The repeating pattern seen on the pleated, rouched and lazer-cut leather pieces are mirrored images of baby doll arms, joined and arranged to create a very classic geometric shape or print. Most looks in the collection; save a couple sleek LBD’s with leather and paten leather panels, perfectly fit leather shorts, and a strappy black and tan romper, all carry the doll-arm print with poise and intrigue. Leather has been a staple of the collections from the beginning. It’s easy to tell why, as she sits dressed in one of her own blue and black, leather detailed jackets, the girl simply adores working with (and wearing) the material. This love, combined with the use of fur in her earlier fall collection, prompted me to ask whether she has the misfortune of dealing with any sort of backlash. Laughing, she went on to tell a story of how she once walked around the block in a fur coat to avoid a random animal rights protest on the street. As for the collection, happily, “No PITA people yet”.

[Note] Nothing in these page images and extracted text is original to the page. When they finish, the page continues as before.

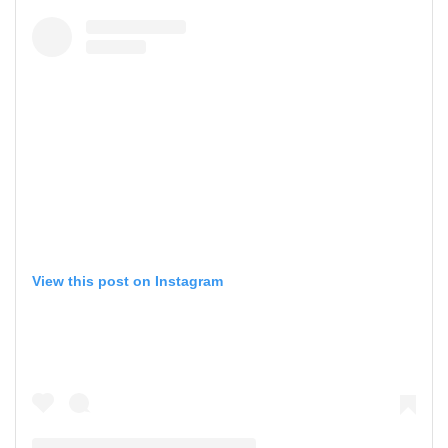
View this post on Instagram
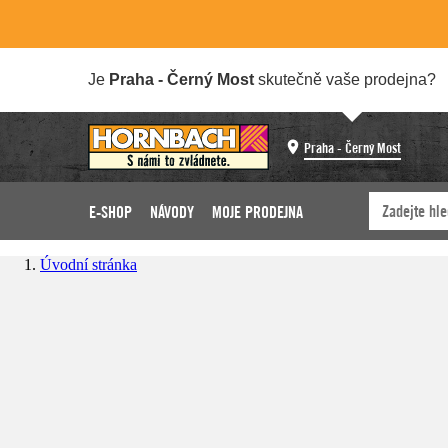
Je
Praha - Černý Most
skutečně vaše prodejna?
Praha - Černý Most
E-SHOP
NÁVODY
MOJE PRODEJNA
Úvodní stránka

As Felicity treated me to rails of Fall 2011 samples, we got to talking about some challenges she is facing as a young independent designer. Sourcing, for one, can be difficult. A beautiful smokey blue wool, for example, has come all the way from the states because she wanted to be sure to have the colour right. Working with unconventional materials has also proven to be a struggle between finance and creativity. From a large board stretching from wall to wall in the sun filled studio, I picked out a sample of graded foam cones, which in dark gray looked rather industrial. Felicity explained to me that this material was the same that is used to sound proof recording studios, and special ordering the graded cones would have cost her around £7000 and left her with eighty meters excess. Needless to say that specific material is not seen in the collection.

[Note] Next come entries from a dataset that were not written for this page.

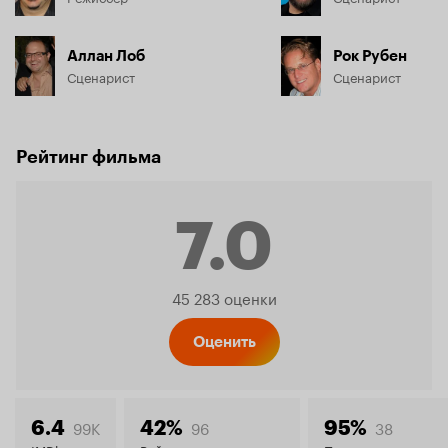
Аллан Лоб
Рок Рубен
Сценарист
Сценарист
Рейтинг фильма
7.0
Рейтинг
45 283 оценки
Кинопо
Оценить
99K
96
38
6.4
42%
95%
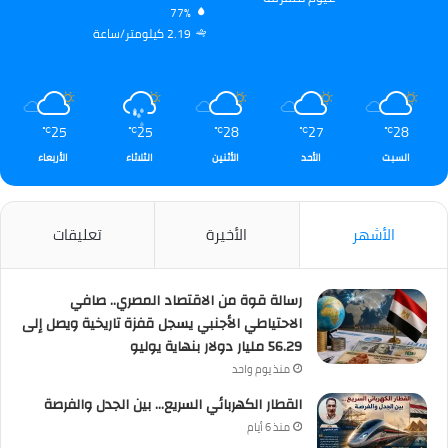
77%
2.19 كيلومتر/ساعة
25
25
28
27
28
℃
℃
℃
℃
℃
السبت
الأحد
الأثنين
الثلاثاء
الأربعاء
الأشهر
الأخيرة
تعليقات
رسالة قوة من الاقتصاد المصري.. صافي
الاحتياطي الأجنبي يسجل قفزة تاريخية ويصل إلى
56.29 مليار دولار بنهاية يوليو
منذ يوم واحد
القطار الكهربائي السريع… بين الجدل والفرصة
منذ 6 أيام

I was also curious to know the designers thoughts on a recent big issue, that of model size and the presence of cuvier girls on the runway. Like many sceptics, she is doubtful of the staying power of this trend, though her line does not cater to size sixes only. All garments are cut up to a size 12, with a selection coming up to size 14. When asked if she would use a voluptuous Crystal Renn in future Flik Hall runway shows, she cautiously replied she would “see how it is at the time”. Unfortunately that time is still TBD. Plans for Flik Hall this fashion week include no runways, but lots of press and sales building. In an industry that is all about who you know, Felicity says people have been very willing to help. This being especially true in earlier days when she was literally a one woman show, handling all PR as well as design and production.

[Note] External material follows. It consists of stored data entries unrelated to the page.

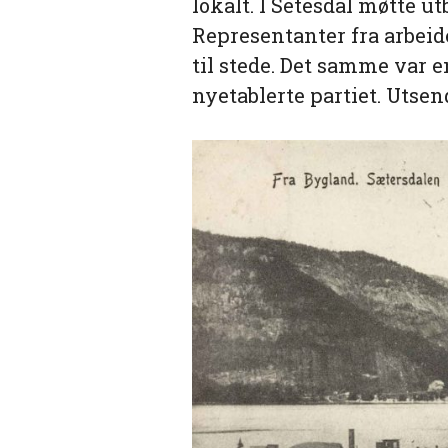
lokalt. I Setesdal møtte ut
Representanter fra arbeid
til stede. Det samme var e
nyetablerte partiet. Utse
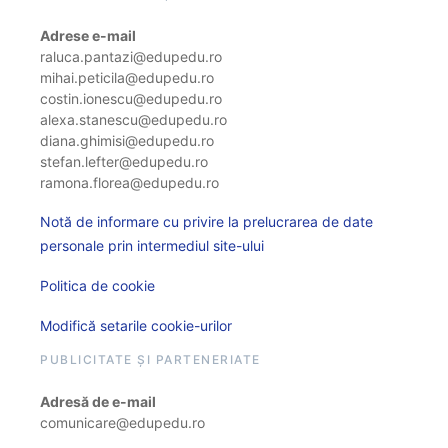
Adrese e-mail
raluca.pantazi@edupedu.ro
mihai.peticila@edupedu.ro
costin.ionescu@edupedu.ro
alexa.stanescu@edupedu.ro
diana.ghimisi@edupedu.ro
stefan.lefter@edupedu.ro
ramona.florea@edupedu.ro
Notă de informare cu privire la prelucrarea de date
personale prin intermediul site-ului
Politica de cookie
Modifică setarile cookie-urilor
PUBLICITATE ȘI PARTENERIATE
Adresă de e-mail
comunicare@edupedu.ro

Aside from theory, whimsy and travel, I wondered if London street style had any conscious influences on the collection. “I saw a lot of exciting dress around my neighbourhood”, Ms. Hall disclosed, and as she explained to me how a black and blue, wool, leather and foam dress would make an amazing day look, I pictured edgy twenty-something’s trotting through Dalston, coffee in hand. It’s great to see a designer willing to bend the rules a bit. Admittedly, Felicity is not a fashion follower. Back on the subject of education, I wondered if she felt any regret at all about passing up the famed CSM fashion program. “It’s not a miracle school”, she noted, “a BA would be helpful, but not necessary”. Clearly the path unbeaten is working for her. What other aspirations does this self-taught entrepreneur hold? Travel, reading, collecting books. All decidedly leisurely hobbies, well deserved after what I anticipate to be a long and exciting career in fashion.